Textile arts are traditionally women's work. Historically, women have done most of the domestic sewing, spinning, embroidery, and weaving. There are numerous references in Egyptian, Norse, and Classical works to women employed in these occupations. Men tended to enter into these occupations when textile production left the realm of the domestic and entered into trade and industry. Men would then become weavers and tailors, but women still spun, embroidered, and sewed or knit items for the home and to sell in a cottage industry kind of setting. These are broad generalizations spanning thousands of years, but it is difficult to find historical references to men engaging in spinning or embroidery. If you find any, let me know.
There are those who would suggest that women have been oppressed by this division of labor. Perhaps in some cases this is true, but there's a part of me that's deeply offended by the suggestion that because women have traditionally been masters of the spindle and needle, we should cast aside these things as symbols of oppression. I say, to Hel with that. Brynhild, described as the greatest of great women in the Volsungas Saga, was as likely to pick up a sword as a needle. The same goes for Gudrun in the same saga. In the Nyals saga, the Valkyrie are depicted weaving on a loom using men's heads to weight the warp threads, a sword as a shed, and entrails for the warp and weft. Athena was born fully armored and carries the Aegis as her shield.

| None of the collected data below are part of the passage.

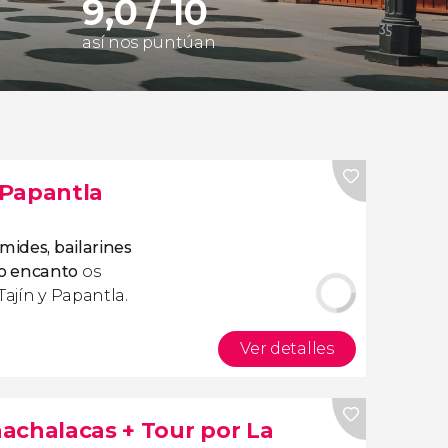
9,0 / 10
así nos puntúan
y Papantla
mides, bailarines
o encanto
os
Tajín y Papantla.
Ver detalles
achalacas + Tour por La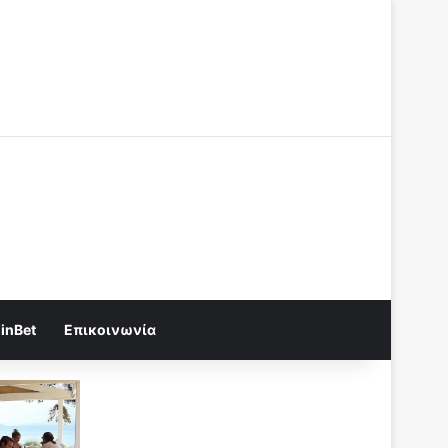
Log In
Random Article
Sidebar
Random Article
Sidebar
inBet
Επικοινωνία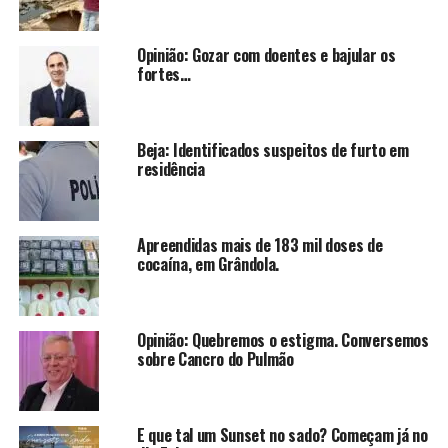
Opinião: Gozar com doentes e bajular os
fortes…
Beja: Identificados suspeitos de furto em
residência
Apreendidas mais de 183 mil doses de
cocaína, em Grândola.
Opinião: Quebremos o estigma. Conversemos
sobre Cancro do Pulmão
E que tal um Sunset no sado? Começam já no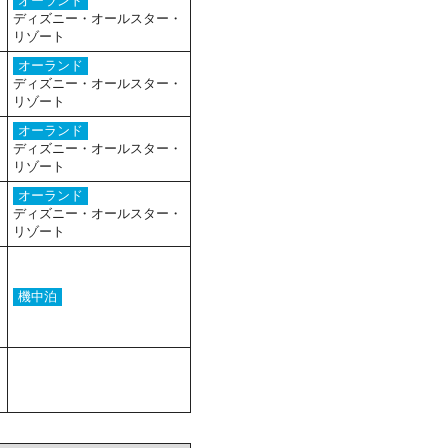
オーランド
ディズニー・オールスター・
リゾート
オーランド
ディズニー・オールスター・
リゾート
オーランド
ディズニー・オールスター・
リゾート
オーランド
ディズニー・オールスター・
リゾート
機中泊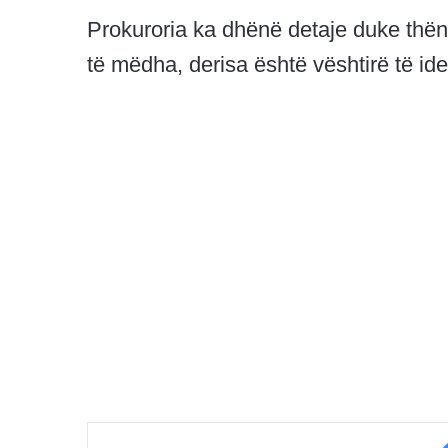
Prokuroria ka dhënë detaje duke thën
të mëdha, derisa është vështirë të ide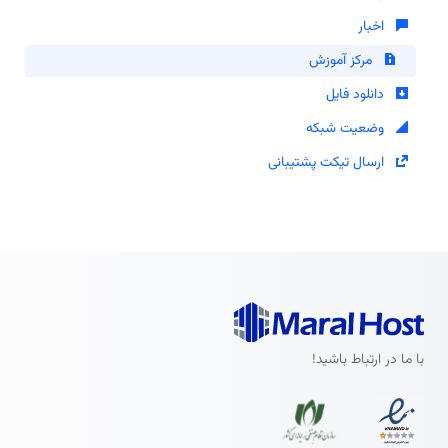
اخبار
مرکز آموزش
دانلود فایل
وضعیت شبکه
ارسال تیکت پشتیبانی
با ما در ارتباط باشید!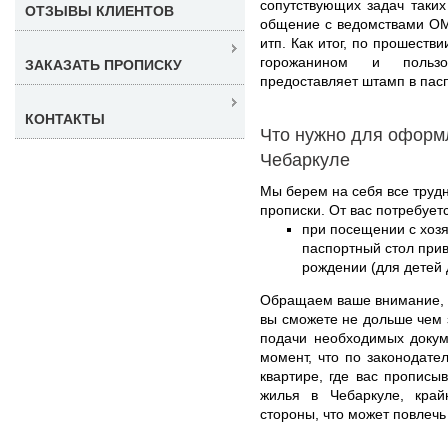
сопутствующих задач таких
ОТЗЫВЫ КЛИЕНТОВ
общение с ведомствами ОМ
итп. Как итог, по прошеств
горожанином и пользо
ЗАКАЗАТЬ ПРОПИСКУ
предоставляет штамп в пасп
КОНТАКТЫ
Что нужно для оформ
Чебаркуле
Мы берем на себя все труд
прописки. От вас потребуетс
при посещении с хоз
паспортный стол прив
рождении (для детей д
Обращаем ваше внимание,
вы сможете не дольше чем з
подачи необходимых докум
момент, что по законодате
квартире, где вас прописыв
жилья в Чебаркуле, кра
стороны, что может повлечь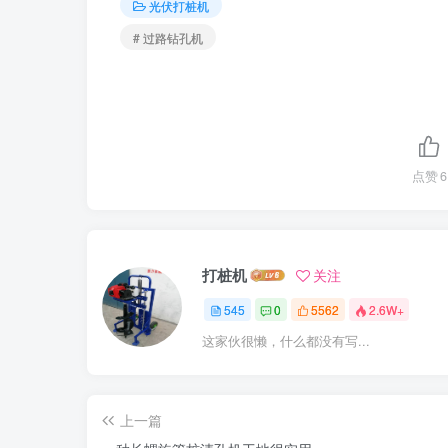
光伏打桩机
# 过路钻孔机
点赞
6
打桩机
关注
545
0
5562
2.6W+
这家伙很懒，什么都没有写...
上一篇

She's not only the goddess of tactical warfare, but the goddess of weaving. Artemis, as skilled an archer as her brother, was the Queen of the Nymphs whose primary occupation was spinning. Maidens of Delos would bring spindles bound with their hair to the tomb at the Temple of Artemis in Ephesus.
So, if goddesses and heroines aren't fettered by their "women's work," why should we be? There is no reason to cast off the needle in exchange for the pen (or keyboard) when we can do both. There is no reason to put less value on the skill and industry of what is traditionally women's work because we now do work that was traditionally set aside for men. We can be doctors and knitters, lawyers and quilters, scientists and spinners. I am proud of the women's work that I do. I am proud that I can make thread with my own hands and then make that thread into something. I can make dresses one hour and work on my car the next. I can read academic papers and write on almost any subject one hour and embroider or knit the next hour. I can make lace, compose songs, and wield a hammer or screwdriver.
A modern woman's value is placed upon her ability to juggle children and an occupation outside the home. But to me, that is only a different sort of enslavement. A woman's value or virtue does not lie so narrowly, but rather in her kindness, her industriousness, her adaptability, and her strength of spirit and will. I would put the same values and virtues upon men.

Long story short, I don't care who you are or what your gender may be. More people should join me in my fabric and fiber goodness.
You will be assimilated.

(x-posted to Siamese cat, Zen Jail)
Feminist article that started this tirade:
King, Kathryn R. "Of Needles and Pens and Women's Work." Tulsa Studies in Women's Literature. v.14 no.1 (Spring, 1995) pp 77-93.